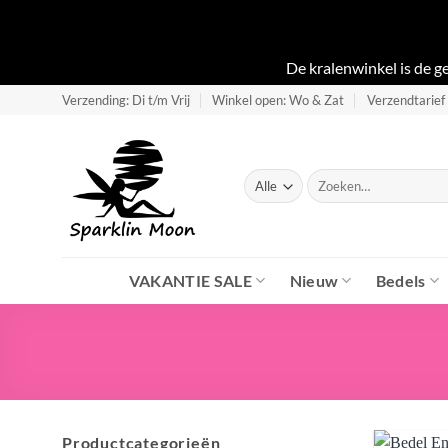
De kralenwinkel is de 
Ga
Verzending: Di t/m Vrij
Winkel open: Wo & Zat
Verzendtarief
naar
inhoud
Zoeken
naar:
VAKANTIE SALE
Nieuw
Bedels
Productcategorieën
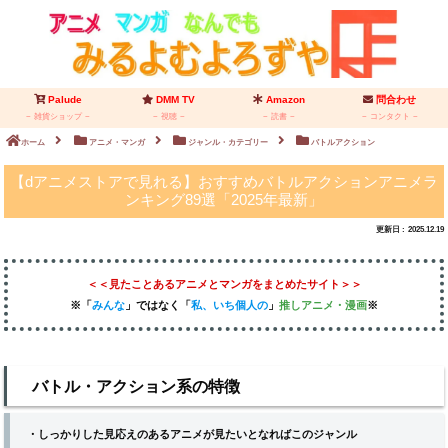
Palude
DMM TV
Amazon
問合わせ
雑貨ショップ
視聴
読書
コンタクト
ホーム
アニメ・マンガ
ジャンル・カテゴリー
バトルアクション
【dアニメストアで見れる】おすすめバトルアクションアニメラ
ンキング89選「2025年最新」
2025.12.19
＜＜見たことあるアニメとマンガをまとめたサイト＞＞
※「
みんな
」
ではなく
「
私、いち個人の
」
推しアニメ
・漫画
※
バトル・アクション系の特徴
・しっかりした見応えのあるアニメが見たいとなればこのジャンル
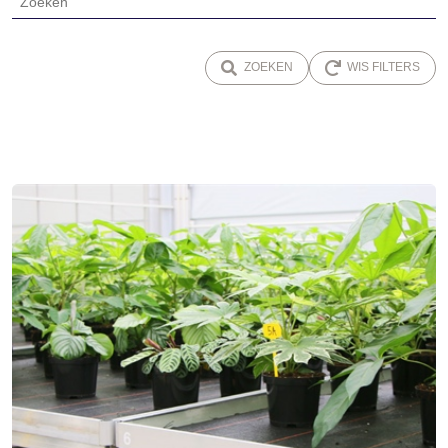
ZOEKEN
WIS FILTERS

------------------------------------

◆ Task to complete ◆
Exactly reproduce each record, leaving out any pictures.

◆ Exercise output ◆
De kralenwinkel is de 
Ga
Verzending: Di t/m Vrij
Winkel open: Wo & Zat
Verzendtarief
naar
inhoud
Zoeken
naar:
VAKANTIE SALE
Nieuw
Bedels
Productcategorieën
Palude
DMM TV
Amazon
問合わせ
雑貨ショップ
視聴
読書
コンタクト
ホーム
アニメ・マンガ
ジャンル・カテゴリー
バトルアクション
【dアニメストアで見れる】おすすめバトルアクションアニメラ
ンキング89選「2025年最新」
2025.12.19
＜＜見たことあるアニメとマンガをまとめたサイト＞＞
※「
みんな
」
ではなく
「
私、いち個人の
」
推しアニメ
・漫画
※
バトル・アクション系の特徴
・しっかりした見応えのあるアニメが見たいとなればこのジャンル
ZOEKEN
WIS FILTERS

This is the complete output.